======== EXERCISE MATERIAL ========

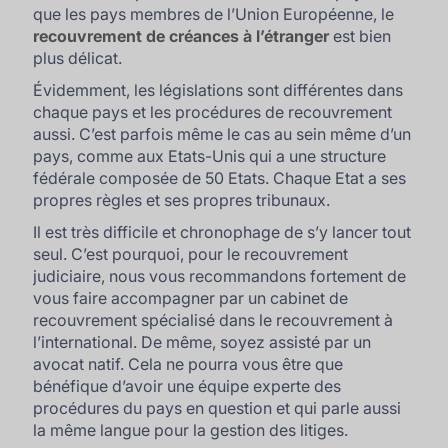
que les pays membres de l’Union Européenne, le
recouvrement de créances à l’étranger
est bien
plus délicat.
Évidemment, les législations sont différentes dans
chaque pays et les procédures de recouvrement
aussi. C’est parfois même le cas au sein même d’un
pays, comme aux Etats-Unis qui a une structure
fédérale composée de 50 Etats. Chaque Etat a ses
propres règles et ses propres tribunaux.
Il est très difficile et chronophage de s’y lancer tout
seul. C’est pourquoi, pour le recouvrement
judiciaire, nous vous recommandons fortement de
vous faire accompagner par un cabinet de
recouvrement spécialisé dans le recouvrement à
l’international. De même, soyez assisté par un
avocat natif. Cela ne pourra vous être que
bénéfique d’avoir une équipe experte des
procédures du pays en question et qui parle aussi
la même langue pour la gestion des litiges.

========

# EXERCISE OBJECTIVE:
From the first line above through the line containing "aussi. C’est parfois", copy everything exactly, without the pictures.

# RESPONSE TO THIS TASK:
que les pays membres de l’Union Européenne, le
recouvrement de créances à l’étranger
est bien
plus délicat.
Évidemment, les législations sont différentes dans
chaque pays et les procédures de recouvrement
aussi. C’est parfois même le cas au sein même d’un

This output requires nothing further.